*What the exercise asks*:
After locating the line with "るコントローラのタイプに合わせて様々なセットア" below, output it and each following line exactly, stopping after the line with "Desde cerrojos de". No pictures.

═══ Records to process ═══

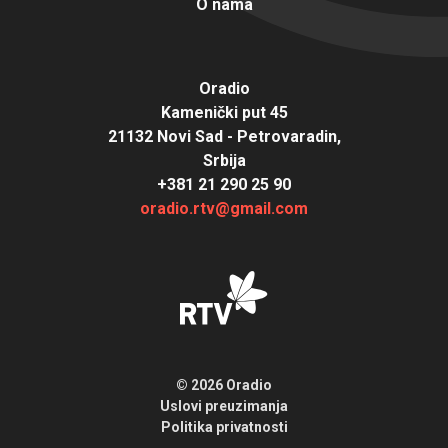
O nama
Oradio
Kamenički put 45
21132 Novi Sad - Petrovaradin,
Srbija
+381 21 290 25 90
oradio.rtv@gmail.com
© 2026 Oradio
Uslovi preuzimanja
Politika privatnosti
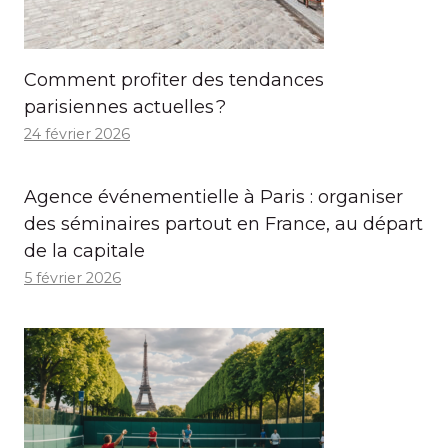
Comment profiter des tendances
parisiennes actuelles ?
24 février 2026
Agence événementielle à Paris : organiser
des séminaires partout en France, au départ
de la capitale
5 février 2026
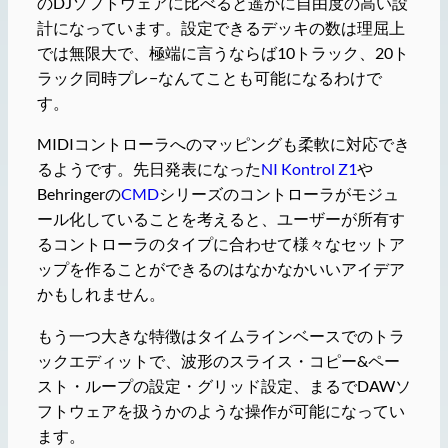
のDJソフトウェアに比べると遥かに自由度の高い設
計になっています。設定できるデッキの数は理屈上
では無限大で、極端に言うならば10トラック、20ト
ラック同時プレ−なんてことも可能になるわけで
す。
MIDIコントローラへのマッピングも柔軟に対応でき
るようです。先日発表になった
NI Kontrol Z1
や
Behringerの
CMD
シリーズのコントローラがモジュ
ール化していることを考えると、ユーザーが所有す
るコントローラのタイプに合わせて様々なセットア
ップを作ることができるのはなかなかいいアイデア
かもしれません。
もう一つ大きな特徴はタイムラインベースでのトラ
ックエディットで、波形のスライス・コピー&ペー
スト・ループの設定・グリッド設定、まるでDAWソ
フトウェアを扱うかのような操作が可能になってい
ます。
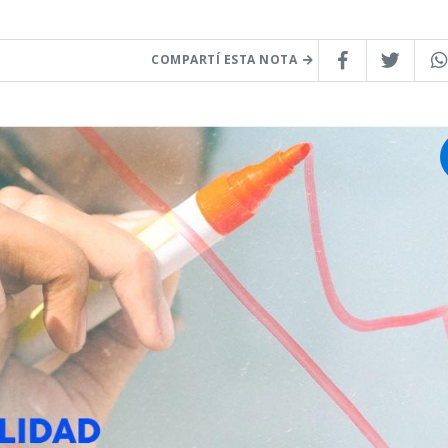
COMPARTÍ ESTA NOTA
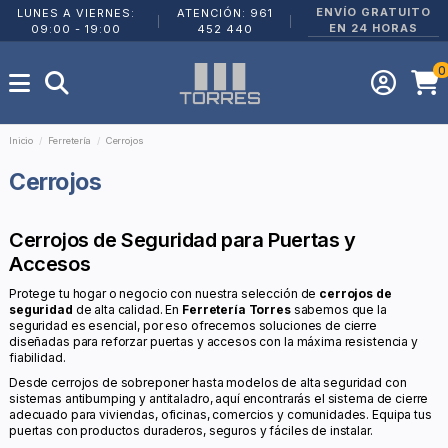
ENVÍO GRATUITO
LUNES A VIERNES:
ATENCIÓN: 961
|
|
EN 24 HORAS
09:00 - 19:00
452 440
0
Inicio
Ferretería
Cerrojos
Cerrojos
Cerrojos de Seguridad para Puertas y
Accesos
Protege tu hogar o negocio con nuestra selección de
cerrojos de
seguridad
de alta calidad. En
Ferretería Torres
sabemos que la
seguridad es esencial, por eso ofrecemos soluciones de cierre
diseñadas para reforzar puertas y accesos con la máxima resistencia y
fiabilidad.
Desde cerrojos de sobreponer hasta modelos de alta seguridad con
sistemas antibumping y antitaladro, aquí encontrarás el sistema de cierre
adecuado para viviendas, oficinas, comercios y comunidades. Equipa tus
puertas con productos duraderos, seguros y fáciles de instalar.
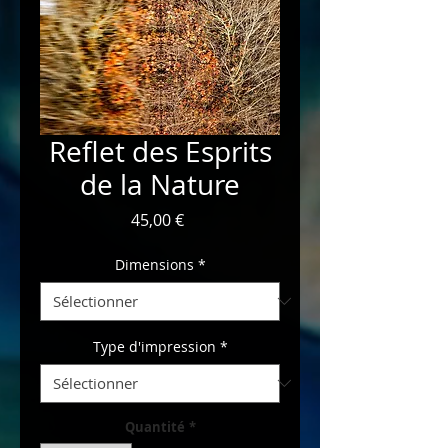
Reflet des Esprits
de la Nature
Prix
45,00 €
Dimensions
*
Type d'impression
*
Quantité
*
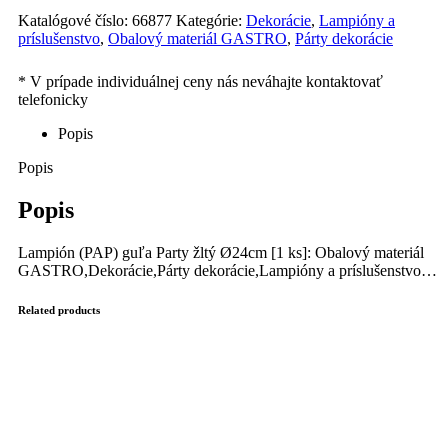
Katalógové číslo:
66877
Kategórie:
Dekorácie
,
Lampióny a
príslušenstvo
,
Obalový materiál GASTRO
,
Párty dekorácie
Popis
Popis
Popis
Lampión (PAP) guľa Party žltý Ø24cm [1 ks]: Obalový materiál
GASTRO,Dekorácie,Párty dekorácie,Lampióny a príslušenstvo…
Related products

═══

*Finished task*:
るコントローラのタイプに合わせて様々なセットア
ップを作ることができるのはなかなかいいアイデア
かもしれません。
もう一つ大きな特徴はタイムラインベースでのトラ
ックエディットで、波形のスライス・コピー&ペー
スト・ループの設定・グリッド設定、まるでDAWソ
フトウェアを扱うかのような操作が可能になってい
ます。
COMPARTÍ ESTA NOTA
ENVÍO GRATUITO
LUNES A VIERNES:
ATENCIÓN: 961
|
|
EN 24 HORAS
09:00 - 19:00
452 440
0
Inicio
Ferretería
Cerrojos
Cerrojos
Cerrojos de Seguridad para Puertas y
Accesos
Protege tu hogar o negocio con nuestra selección de
cerrojos de
seguridad
de alta calidad. En
Ferretería Torres
sabemos que la
seguridad es esencial, por eso ofrecemos soluciones de cierre
diseñadas para reforzar puertas y accesos con la máxima resistencia y
fiabilidad.
Desde cerrojos de sobreponer hasta modelos de alta seguridad con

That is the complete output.